I have been wet shaving for over ten years now. My set up is mostly Above The Tie Razors. I also have a few vintage Gillette as well. I also face lather with a badger hair brush and for soaps I like a hard milled French soap. I also like Captain's Choise products. Always go with Astra DE blades.


----------



## Foch (Apr 19, 2015)

I wet shave my face and head. Have for years. Settled on Harry's Winston razor & HeadSlick. These are two superior products that have performed beyond my expectations. HeadSlick is just beyond anything out there, no rash, bumps, in-growns or racing stripes. I have tried about every method out there & this system just works for me.


----------



## adg31 (Dec 28, 2010)

I generally stick to plain soap and water with a Feather AS D2 which it seems impossible to nick yourself with.
As a native of Sheffield I couldn’t help but pick up the Edwin Jagger 3one6 earlier this year to give it a try.
It’s far less forgiving and after my first few shaves it looked like I’d asked Sweeney Todd to do the honours!
It’s also irritating how the smaller head leaves some blades sticking out either end.
All of this said, I really like the feel of the 3one6 and have been using it more of late with far less blood loss 🩸 


Sent from my iPhone using Tapatalk


----------



## adg31 (Dec 28, 2010)

This morning I decided to go back to my Feather AS D2 for a change so soaped up and started shaving.
It was so smooth after a few days of the 3one 6 that part way through I actually stopped to check that I’d remembered to put a blade in!
Much as I love the look and feel of the 3one6 I can’t see why I’d use anything else so I think the 3one6 may be heading for eBay next year!


----------



## StrangeQuark (Nov 19, 2018)

Currently using a Parker 99R butterfly with Shark blades, Arko tallow-based shave stick and a silver-tip badger brush, followed up by Taconic aftershave balm. I used a Merkur 23C for about a decade until the threads started to wear and the head would come loose during a shave, which is unpleasant. I decided to try a butterfly type and I really like the ease of changing blades. But I did notice that the Parker 99R doesn't hold the blade as firmly as the Merkur, so I had to go with a stiffer blade (the Shark) instead of the Parker blades I had been using. I've tried many shave soaps over the years, but Arko is my favorite - affordable, but cushioning and it has that old-school barbershop scent. I was first introduced to Arko when I was stationed in Turkey (where it's made) and I fell in love with it. I slice up the stick into 1 cm thick disks and layer them in my stainless steel bowl and then put it in the oven at 350 F for about 20 minutes to melt the soap. It makes for a great shave. I assembled my brush from a handle and knot ordered from The Golden Nib (The Golden Nib) for about $50, and I have to say that the silver-tip badger has made the single biggest improvement to my shaving experience. I used a cheap Escali pure badger brush for more than 10 years and it was OK, but the silver-tip was definitely worth the upgrade. 

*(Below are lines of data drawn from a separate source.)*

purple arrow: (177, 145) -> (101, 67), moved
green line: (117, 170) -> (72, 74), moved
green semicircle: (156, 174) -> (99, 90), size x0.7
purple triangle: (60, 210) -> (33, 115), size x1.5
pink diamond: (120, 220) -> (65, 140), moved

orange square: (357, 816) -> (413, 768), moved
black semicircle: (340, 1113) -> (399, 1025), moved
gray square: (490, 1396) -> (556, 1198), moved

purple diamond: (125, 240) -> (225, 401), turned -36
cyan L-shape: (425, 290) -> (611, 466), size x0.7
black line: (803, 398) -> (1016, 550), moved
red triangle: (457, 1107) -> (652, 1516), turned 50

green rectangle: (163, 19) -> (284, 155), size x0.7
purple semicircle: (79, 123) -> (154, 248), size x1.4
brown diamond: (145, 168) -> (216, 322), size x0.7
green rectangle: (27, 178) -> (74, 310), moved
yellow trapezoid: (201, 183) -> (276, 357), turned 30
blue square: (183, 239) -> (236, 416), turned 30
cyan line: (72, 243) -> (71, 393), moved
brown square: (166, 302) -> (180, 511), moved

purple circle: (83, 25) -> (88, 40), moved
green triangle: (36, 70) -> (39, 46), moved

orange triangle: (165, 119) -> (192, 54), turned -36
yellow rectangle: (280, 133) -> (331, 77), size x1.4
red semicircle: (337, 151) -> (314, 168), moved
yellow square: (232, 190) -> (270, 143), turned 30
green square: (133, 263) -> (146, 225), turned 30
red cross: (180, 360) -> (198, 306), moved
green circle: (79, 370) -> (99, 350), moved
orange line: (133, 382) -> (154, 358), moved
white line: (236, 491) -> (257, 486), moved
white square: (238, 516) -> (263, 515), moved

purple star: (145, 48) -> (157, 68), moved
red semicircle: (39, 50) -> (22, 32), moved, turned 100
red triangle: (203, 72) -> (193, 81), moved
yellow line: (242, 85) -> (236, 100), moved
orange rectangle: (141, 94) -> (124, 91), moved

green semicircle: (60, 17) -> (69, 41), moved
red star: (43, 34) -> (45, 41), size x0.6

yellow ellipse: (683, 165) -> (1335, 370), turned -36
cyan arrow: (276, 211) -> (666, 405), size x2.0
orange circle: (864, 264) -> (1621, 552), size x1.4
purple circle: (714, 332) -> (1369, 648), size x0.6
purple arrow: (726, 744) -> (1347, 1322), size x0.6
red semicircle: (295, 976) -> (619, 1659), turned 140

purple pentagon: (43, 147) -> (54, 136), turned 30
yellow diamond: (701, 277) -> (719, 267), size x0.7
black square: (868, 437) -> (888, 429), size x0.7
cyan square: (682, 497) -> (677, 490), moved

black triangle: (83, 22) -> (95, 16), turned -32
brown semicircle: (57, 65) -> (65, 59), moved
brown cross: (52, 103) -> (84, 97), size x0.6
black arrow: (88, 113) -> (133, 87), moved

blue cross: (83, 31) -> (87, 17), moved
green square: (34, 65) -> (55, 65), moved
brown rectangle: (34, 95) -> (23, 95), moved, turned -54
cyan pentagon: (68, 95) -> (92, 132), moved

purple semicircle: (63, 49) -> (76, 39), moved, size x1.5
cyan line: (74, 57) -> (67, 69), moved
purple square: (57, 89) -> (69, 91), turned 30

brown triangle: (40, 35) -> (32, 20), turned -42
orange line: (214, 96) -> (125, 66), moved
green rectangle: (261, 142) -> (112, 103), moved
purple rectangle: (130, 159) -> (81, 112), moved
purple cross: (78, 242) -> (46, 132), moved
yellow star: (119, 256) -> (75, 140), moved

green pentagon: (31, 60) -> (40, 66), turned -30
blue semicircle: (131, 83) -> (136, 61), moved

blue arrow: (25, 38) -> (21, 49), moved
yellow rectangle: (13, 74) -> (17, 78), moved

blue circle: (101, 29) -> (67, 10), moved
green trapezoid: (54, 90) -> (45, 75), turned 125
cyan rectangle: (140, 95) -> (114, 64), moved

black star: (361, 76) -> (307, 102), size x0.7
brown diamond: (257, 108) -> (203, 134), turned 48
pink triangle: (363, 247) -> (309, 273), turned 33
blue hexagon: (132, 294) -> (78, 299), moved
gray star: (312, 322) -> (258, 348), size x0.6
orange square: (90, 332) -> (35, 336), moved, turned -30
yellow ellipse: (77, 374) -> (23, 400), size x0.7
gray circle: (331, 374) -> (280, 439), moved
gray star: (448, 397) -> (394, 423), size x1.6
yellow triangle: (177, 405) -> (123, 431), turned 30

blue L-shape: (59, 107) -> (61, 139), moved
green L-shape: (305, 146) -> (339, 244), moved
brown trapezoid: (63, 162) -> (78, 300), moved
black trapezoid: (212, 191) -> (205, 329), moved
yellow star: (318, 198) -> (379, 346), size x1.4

I've recently been reading reviews of the new Parker Semi-Slant razor and I think I'll try one of those in the new year.


----------



## LastAnonimo (12 mo ago)

Merkur razor, couple of good brushes, Trumper's Limes cream, preshave oil, Proraso aftershave.

To answer the question about Bic razors, yes, they'll work fine but the sensation is that you're scraping your face with that, as opposed to the finer sensation of a heavy razor and sharp blade. 

FWIW, I use a Bic to catch the loose areas that otherwise result in a lot of cuts with the Merkur


----------



## RolexFan1 (12 mo ago)

I've been doing it for 10 years or so. Tried about 50 different razors. I am pretty satisfied with what I have now. My favorite is hanson al-13. Close shave but very mild. Favorite blades are shark super chrome, gillette 7'oclock yellow, persona Red. I use shave secret shave oil most of the time. Tried a bunch of soaps but prefer using oil.

Other razors I still have and like are iKon 101, ej 89, merkur 34, dorco pl602.


----------



## purplephoenix77 (12 mo ago)

Yes, I shave with a double edged razor as well. It's a much better shave. People don't know what they are missing out on. Currently I'm using a Viking Chieftain razor, with Crown Platinum or Voskhod razors, and Proraso soap.


----------



## wemedge (Jun 10, 2006)

My basic setup- Merkur + Proraso (watch optional). What watch can I wear while shaving (I keed, I keed):


----------



## James Haury (Apr 10, 2008)

Yes, I have multiple double edge razors. I use Williams shaving soap and a boars hair brush. My shaver in current use is a 3pc and cost about 4 bucks. A blade can last me as long as 3 months. I use Dorco and derby and top care blades mostly Wilkinson sword is too aggressive. I use a twin blade for up in my nostrils as long as I make sure it is clean it will last over a year. I have a plastic coffee cup to hold my soap modified of course to raise it up in the cup and a mini liquor bottle weighted with bullets as my razor stand. I don't drink but enough around here do so finding one was not too hard. You don't have to spend a great deal to wet shave.


----------



## medmike (Jul 7, 2019)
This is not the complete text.